**Recorded information**.
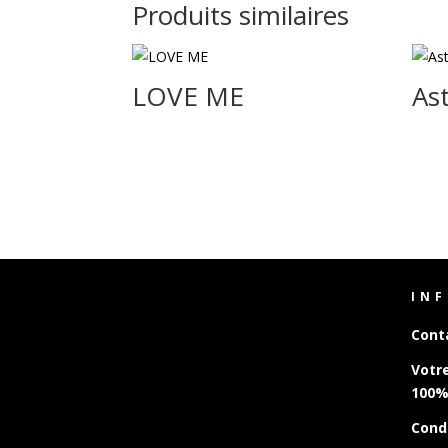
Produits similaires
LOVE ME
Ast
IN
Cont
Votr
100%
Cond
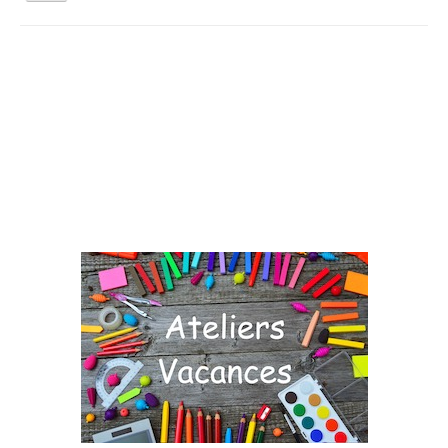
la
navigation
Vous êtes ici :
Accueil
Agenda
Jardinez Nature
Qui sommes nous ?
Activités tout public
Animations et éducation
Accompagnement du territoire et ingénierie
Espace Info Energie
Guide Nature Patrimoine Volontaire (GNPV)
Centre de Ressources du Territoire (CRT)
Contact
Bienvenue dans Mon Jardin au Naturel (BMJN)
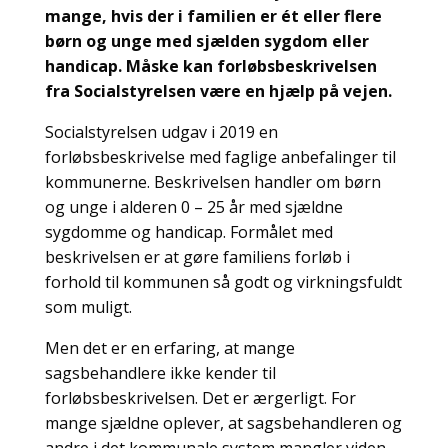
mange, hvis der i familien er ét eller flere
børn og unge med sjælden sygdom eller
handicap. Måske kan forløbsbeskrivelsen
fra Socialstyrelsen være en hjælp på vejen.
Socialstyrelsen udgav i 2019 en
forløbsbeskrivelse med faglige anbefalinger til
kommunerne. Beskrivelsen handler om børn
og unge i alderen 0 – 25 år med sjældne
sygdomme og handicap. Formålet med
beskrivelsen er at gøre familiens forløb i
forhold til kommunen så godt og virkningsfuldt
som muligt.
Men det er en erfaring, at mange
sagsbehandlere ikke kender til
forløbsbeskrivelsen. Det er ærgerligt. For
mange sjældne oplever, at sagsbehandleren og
...
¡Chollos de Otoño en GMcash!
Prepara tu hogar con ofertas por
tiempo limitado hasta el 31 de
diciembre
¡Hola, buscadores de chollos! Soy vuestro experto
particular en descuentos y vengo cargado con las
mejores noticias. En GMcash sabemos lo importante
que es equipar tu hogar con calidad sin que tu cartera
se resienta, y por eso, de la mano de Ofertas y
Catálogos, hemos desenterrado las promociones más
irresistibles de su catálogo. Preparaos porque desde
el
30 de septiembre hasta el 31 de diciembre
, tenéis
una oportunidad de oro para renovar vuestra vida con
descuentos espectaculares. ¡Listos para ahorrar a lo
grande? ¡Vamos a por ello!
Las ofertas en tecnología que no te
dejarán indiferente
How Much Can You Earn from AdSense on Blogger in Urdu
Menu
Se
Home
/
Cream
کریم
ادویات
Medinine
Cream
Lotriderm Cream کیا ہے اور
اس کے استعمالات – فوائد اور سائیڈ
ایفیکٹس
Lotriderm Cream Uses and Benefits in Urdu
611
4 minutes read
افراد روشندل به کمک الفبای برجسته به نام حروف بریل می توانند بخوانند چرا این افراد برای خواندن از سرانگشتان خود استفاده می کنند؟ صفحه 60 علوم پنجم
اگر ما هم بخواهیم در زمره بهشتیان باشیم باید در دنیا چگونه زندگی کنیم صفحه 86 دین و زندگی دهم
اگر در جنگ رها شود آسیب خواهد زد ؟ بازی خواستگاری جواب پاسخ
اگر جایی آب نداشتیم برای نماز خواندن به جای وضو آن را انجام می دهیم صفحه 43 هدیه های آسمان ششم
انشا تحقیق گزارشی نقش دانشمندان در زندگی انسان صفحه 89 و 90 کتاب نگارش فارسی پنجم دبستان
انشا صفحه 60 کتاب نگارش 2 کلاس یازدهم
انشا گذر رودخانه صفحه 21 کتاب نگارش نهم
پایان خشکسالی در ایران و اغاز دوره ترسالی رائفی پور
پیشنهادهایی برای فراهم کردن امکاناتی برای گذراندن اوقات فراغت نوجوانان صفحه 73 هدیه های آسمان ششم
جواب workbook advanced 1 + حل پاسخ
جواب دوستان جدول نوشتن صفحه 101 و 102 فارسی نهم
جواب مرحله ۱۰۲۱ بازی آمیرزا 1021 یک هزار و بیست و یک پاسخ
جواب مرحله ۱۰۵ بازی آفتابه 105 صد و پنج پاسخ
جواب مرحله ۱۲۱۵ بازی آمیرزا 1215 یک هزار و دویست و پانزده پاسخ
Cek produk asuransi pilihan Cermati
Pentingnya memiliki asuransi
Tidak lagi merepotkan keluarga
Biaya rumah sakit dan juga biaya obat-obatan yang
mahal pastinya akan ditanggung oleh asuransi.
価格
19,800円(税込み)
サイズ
* * *
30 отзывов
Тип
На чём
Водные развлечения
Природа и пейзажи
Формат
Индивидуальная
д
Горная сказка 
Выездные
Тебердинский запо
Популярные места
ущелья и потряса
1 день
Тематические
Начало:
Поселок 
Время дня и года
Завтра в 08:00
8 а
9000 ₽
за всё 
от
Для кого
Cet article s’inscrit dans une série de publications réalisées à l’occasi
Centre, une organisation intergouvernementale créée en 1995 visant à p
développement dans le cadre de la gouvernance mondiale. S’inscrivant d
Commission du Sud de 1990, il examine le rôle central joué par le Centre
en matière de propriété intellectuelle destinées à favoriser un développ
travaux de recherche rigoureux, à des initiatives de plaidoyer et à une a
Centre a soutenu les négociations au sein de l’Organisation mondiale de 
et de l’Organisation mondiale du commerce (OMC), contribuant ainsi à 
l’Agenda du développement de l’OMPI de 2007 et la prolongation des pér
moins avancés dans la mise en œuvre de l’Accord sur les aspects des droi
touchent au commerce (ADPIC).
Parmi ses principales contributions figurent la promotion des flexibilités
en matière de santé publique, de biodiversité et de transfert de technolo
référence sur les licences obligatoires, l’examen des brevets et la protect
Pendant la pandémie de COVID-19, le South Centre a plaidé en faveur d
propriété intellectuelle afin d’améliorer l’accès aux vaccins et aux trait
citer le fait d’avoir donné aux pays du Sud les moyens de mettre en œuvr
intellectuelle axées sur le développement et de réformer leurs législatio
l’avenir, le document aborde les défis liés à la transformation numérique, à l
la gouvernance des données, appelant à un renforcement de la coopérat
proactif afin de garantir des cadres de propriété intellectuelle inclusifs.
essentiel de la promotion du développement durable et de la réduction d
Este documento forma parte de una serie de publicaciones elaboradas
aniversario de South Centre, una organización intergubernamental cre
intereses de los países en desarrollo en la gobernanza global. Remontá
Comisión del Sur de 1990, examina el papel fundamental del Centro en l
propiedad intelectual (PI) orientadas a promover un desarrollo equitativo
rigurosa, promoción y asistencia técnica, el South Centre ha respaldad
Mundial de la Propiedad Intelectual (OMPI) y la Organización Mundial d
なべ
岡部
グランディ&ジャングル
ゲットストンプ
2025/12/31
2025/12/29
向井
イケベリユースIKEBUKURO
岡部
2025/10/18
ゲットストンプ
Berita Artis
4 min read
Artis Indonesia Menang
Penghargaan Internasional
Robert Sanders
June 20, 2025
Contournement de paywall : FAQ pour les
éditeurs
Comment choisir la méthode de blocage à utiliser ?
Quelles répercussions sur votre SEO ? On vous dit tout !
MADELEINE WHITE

**Task prompt**.
Copy needed, without pictures: the lines of the listing above from the line containing "Produits similaires" up to and including the line containing "forløbsbeskrivelse med faglige", set down exactly.

**Answer box**.
Produits similaires
LOVE ME
Ast
IN
Cont
Votr
100%
Cond
la
navigation
Vous êtes ici :
Accueil
Agenda
Jardinez Nature
Qui sommes nous ?
Activités tout public
Animations et éducation
Accompagnement du territoire et ingénierie
Espace Info Energie
Guide Nature Patrimoine Volontaire (GNPV)
Centre de Ressources du Territoire (CRT)
Contact
Bienvenue dans Mon Jardin au Naturel (BMJN)
mange, hvis der i familien er ét eller flere
børn og unge med sjælden sygdom eller
handicap. Måske kan forløbsbeskrivelsen
fra Socialstyrelsen være en hjælp på vejen.
Socialstyrelsen udgav i 2019 en
forløbsbeskrivelse med faglige anbefalinger til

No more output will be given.